You can ask your butcher for a double-cut pork chop (meaning it would have 2 bones in it, rather than the typical 1 bone thickness), either bone-in or boneless. Bone-in will take a little longer to cook, so I just prefer the simplicity of boneless. Plus then it is easy to trim the extra layer of fat off the outside that no one likes 😉
Then your can treat them like a steak & pan sear on a cast iron skillet until they develop a nice crust & release themselves from the pan. Cooked this way, they need nothing more than a generous sprinkling of salt and pepper and a simple pan sauce. Absolutely delicious and quick enough for a weeknight meal.
I served mine with a wild rice blend (cooked in the rice cooker while I did everything else), and parmesan roasted fennel. It would also go great with Sautéed Swiss Chard with Garlic and Lemon, Simple Kale Salad with Golden Raisins and Romano, or Pan Sautéed Mushrooms.
- 4 boneless pork loin chops, about 2-inches thick, trimmed of excess fat
- Generous sprinkle of kosher salt and ground black pepper
- 2 tablespoons olive oil
- 1/4 cup minced shallot
- 3 cloves minced garlic
- 1 tablespoon minced thyme
- 1 cup dry white wine
- 2/3 cup heavy cream
- 2 tablespoons stone ground mustard
Take the pork chops out of the fridge and let rest at room temp for at least 15min while you prep the rest of the ingredients. Pat the chops dry with paper towels, then season generously on both sides with kosher salt and ground black pepper.

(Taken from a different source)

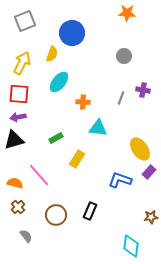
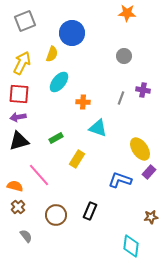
cyan triangle: rotated 12 degrees clockwise
black triangle: moved 5 px right, 1 px down
orange semicircle: moved 3 px down
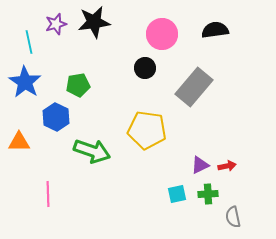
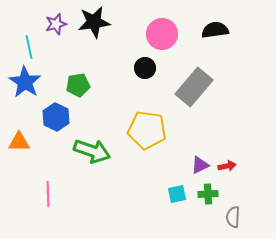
cyan line: moved 5 px down
gray semicircle: rotated 15 degrees clockwise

Pour 2 tablespoons olive oil in a large cast iron skillet and warm over high heat until shimmering. Add the pork chops, being careful not to crowd the pan. Let sear on the first side for about 3-5 minutes, until the pork forms a nice crust and releases itself from the pan. (If the pork is still stuck to the pan, it’s not done yet!)
Flip the chops & repeat until they release from the pan again. Insert an instant read thermometer (the Thermapen is my favorite), into the center of the thickest part of the chop. Once they hit 145 degrees Fahrenheit, they’re done! Use tongs to remove the pork chops to a plate.
Reduce the heat to medium-low and add the shallot to the pan. Cook for a minute or two, stirring often, until softened. Add the garlic and thyme, and cook about 1 minute more until fragrant.
Next, add the wine & stir with a spatula to deglaze the pan, stirring up any brown bits that have stuck to the bottom. Increase the heat & boil for about 3 minutes, until the liquid is reduced by about half. Stir in the heavy cream and mustard, and boil for about 5 minutes more until reduced to a sauce consistency.
Plate the pork chops & spoon a generous amount of sauce on each. Sprinkle with extra fresh thyme if desired. Enjoy!